Goodwill Industries Career Centers: No matter what your challenges
are in finding work, Goodwill Career Centers are there to help every step of
the way. From free access to business machines (phone, fax, computers) to training classes on basic software, to job networking programs, help creating resumes and more, it’s all free and they are truly interested in helping people find employment. Goodwill Industries is also almost always looking for reliable workers. The closest Career Center is located at the Woodstock store. Contact number: 770-874-0262
Faith-Based Jobs Programs: We are blessed to have a number of churches in
Cherokee County and close to Cherokee which offer job assistance through
networking, resume review, placement data banks, etc. This list is not comprehensive, but it does include some of the larger, more successful programs with which I am familiar. I’m sure readers could comment and include other resources.
First Baptist Church of Woodstock Job Ministry: Contact number: 770-926-4428 Website: http://jobs.fbcw.org/
Hickory Flat United Methodist Church Job Ministry: Contact number: 770-345-5969, x210 Website: http://www.hickoryflat.org/pages/page.asp?page_id=198770
Roswell United Methodist Church Job Networking: Roswell UMC’s program has been so effective, it has been featured on “ABC World News Tonight with Diane Sawyer.” Contact number: 770-993-6218 Website:
For information on secular (non-faith affiliated) networking programs, try calling the Cherokee County Chamber of Commerce for up-to-date information. Contact information: Cherokee County Chamber of Commerce - 770-345-0400
Last but not least, I want to tell you my favorite resource for job searching – The Sequoyah Regional Library System. Their periodical section includes all local and metro newspapers and those publications have “help wanted” ads. With a library card, you can have access to a computer and even if you don’t have a library card, you can have access with proper ID, although your time is limited.
We are so blessed to live in a county with a wonderful library system,
staffed by professionals who truly desire to be helpful, and with beautiful
buildings that offer a comfortable environment conducive to getting things
accomplished.
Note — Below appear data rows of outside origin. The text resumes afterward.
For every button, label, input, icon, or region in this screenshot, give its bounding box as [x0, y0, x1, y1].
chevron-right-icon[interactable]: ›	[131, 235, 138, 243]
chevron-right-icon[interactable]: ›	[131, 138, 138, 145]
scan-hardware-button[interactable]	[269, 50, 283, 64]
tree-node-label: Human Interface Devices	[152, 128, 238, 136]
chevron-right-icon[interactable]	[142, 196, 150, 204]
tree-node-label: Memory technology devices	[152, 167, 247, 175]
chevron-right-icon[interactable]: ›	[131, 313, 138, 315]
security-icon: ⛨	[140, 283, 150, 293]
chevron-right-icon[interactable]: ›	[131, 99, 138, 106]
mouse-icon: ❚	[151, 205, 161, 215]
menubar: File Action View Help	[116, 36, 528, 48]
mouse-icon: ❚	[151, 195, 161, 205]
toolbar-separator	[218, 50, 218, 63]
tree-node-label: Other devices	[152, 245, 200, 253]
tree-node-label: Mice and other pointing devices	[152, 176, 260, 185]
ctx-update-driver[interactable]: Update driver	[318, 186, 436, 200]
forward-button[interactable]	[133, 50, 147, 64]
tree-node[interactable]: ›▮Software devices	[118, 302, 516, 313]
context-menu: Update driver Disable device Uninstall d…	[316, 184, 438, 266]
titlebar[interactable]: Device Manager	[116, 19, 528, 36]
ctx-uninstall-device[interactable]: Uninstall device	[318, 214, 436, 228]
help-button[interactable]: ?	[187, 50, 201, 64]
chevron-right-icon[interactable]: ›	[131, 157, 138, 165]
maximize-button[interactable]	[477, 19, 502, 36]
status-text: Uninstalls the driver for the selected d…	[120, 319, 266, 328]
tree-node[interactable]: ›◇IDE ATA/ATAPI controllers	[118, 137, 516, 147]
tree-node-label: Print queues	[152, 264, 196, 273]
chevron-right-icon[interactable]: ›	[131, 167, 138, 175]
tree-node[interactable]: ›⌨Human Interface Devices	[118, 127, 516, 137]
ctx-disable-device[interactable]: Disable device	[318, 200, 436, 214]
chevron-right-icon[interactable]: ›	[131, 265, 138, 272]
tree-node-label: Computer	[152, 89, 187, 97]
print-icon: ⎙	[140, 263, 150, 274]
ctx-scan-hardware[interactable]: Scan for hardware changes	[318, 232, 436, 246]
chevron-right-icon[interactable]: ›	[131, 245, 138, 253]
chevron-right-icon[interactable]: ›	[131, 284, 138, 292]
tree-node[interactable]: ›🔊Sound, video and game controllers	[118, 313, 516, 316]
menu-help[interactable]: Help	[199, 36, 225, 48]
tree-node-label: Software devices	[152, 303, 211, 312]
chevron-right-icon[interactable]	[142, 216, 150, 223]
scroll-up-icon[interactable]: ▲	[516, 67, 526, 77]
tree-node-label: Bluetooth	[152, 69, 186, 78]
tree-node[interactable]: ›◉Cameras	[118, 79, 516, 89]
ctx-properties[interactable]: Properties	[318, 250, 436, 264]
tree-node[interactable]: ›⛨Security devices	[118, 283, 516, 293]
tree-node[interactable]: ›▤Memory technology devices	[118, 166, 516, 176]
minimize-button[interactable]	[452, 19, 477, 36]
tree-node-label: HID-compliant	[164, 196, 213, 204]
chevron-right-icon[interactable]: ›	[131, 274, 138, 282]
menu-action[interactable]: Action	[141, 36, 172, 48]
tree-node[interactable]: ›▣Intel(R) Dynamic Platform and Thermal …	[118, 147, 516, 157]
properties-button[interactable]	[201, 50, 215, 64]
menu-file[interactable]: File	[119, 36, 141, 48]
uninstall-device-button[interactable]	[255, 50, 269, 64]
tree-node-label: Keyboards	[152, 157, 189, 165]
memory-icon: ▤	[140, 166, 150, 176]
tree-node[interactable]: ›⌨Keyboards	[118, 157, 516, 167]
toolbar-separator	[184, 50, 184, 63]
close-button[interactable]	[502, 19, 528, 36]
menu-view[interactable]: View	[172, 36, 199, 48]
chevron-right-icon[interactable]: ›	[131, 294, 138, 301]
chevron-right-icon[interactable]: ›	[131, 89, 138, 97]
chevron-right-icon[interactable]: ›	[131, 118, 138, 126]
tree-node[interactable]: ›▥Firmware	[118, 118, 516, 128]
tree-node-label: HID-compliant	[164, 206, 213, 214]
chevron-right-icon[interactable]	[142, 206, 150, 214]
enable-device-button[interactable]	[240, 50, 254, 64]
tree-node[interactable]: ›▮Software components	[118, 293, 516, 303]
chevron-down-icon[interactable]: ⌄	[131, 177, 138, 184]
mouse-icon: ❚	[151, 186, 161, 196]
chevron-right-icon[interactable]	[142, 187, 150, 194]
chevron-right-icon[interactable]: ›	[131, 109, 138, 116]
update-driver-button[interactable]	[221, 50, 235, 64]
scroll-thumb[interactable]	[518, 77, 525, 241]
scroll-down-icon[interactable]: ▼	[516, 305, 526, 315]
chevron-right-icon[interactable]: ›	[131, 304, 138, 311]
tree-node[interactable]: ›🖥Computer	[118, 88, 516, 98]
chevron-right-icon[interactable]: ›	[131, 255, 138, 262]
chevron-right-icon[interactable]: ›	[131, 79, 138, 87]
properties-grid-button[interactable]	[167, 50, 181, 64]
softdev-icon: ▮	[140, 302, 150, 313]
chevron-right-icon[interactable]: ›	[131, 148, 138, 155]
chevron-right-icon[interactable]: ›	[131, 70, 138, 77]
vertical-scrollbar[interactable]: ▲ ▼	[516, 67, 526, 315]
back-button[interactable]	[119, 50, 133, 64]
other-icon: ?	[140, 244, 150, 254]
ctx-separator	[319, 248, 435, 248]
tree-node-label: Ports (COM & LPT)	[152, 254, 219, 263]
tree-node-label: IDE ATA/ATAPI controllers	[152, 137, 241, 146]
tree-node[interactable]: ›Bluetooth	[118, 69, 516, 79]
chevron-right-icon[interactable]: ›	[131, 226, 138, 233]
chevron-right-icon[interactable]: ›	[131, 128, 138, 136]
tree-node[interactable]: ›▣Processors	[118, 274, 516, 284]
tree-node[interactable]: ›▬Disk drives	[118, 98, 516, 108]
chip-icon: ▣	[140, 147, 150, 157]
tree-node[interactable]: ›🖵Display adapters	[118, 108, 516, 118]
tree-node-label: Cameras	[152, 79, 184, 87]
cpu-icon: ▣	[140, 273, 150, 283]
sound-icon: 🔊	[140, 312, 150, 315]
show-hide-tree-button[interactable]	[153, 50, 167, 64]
While you’re there, you can check out books that give helpful hints on maintaining employment in a challenging economy, help you update skills, and so on. The educational opportunities within the library walls are only limited by your time constraints. Books on audio are available to those for whom reading is a chore; visual materials (movies) are available and so much more. Branches are located in Canton, Hickory Flat, and Woodstock. Library cards are free to residents with proper identification. If you don’t know how to find something, if
you need assistance, just ask a Library Associate. They are only too happy to help you. Contact numbers: Canton - 770-479-3090 Hickory Flat - 770-345-7565 Woodstock: 770-926-5859
This blog series has been fun to research and write, and my fondest hope is that
someone’s life has been enriched as a result of the information contained
herein. Thank you for reading, and thank you to those of you who have commented and shared information. With a little help from our friends and
neighbors, even those of us who are most challenged may find a way to navigate these tough times.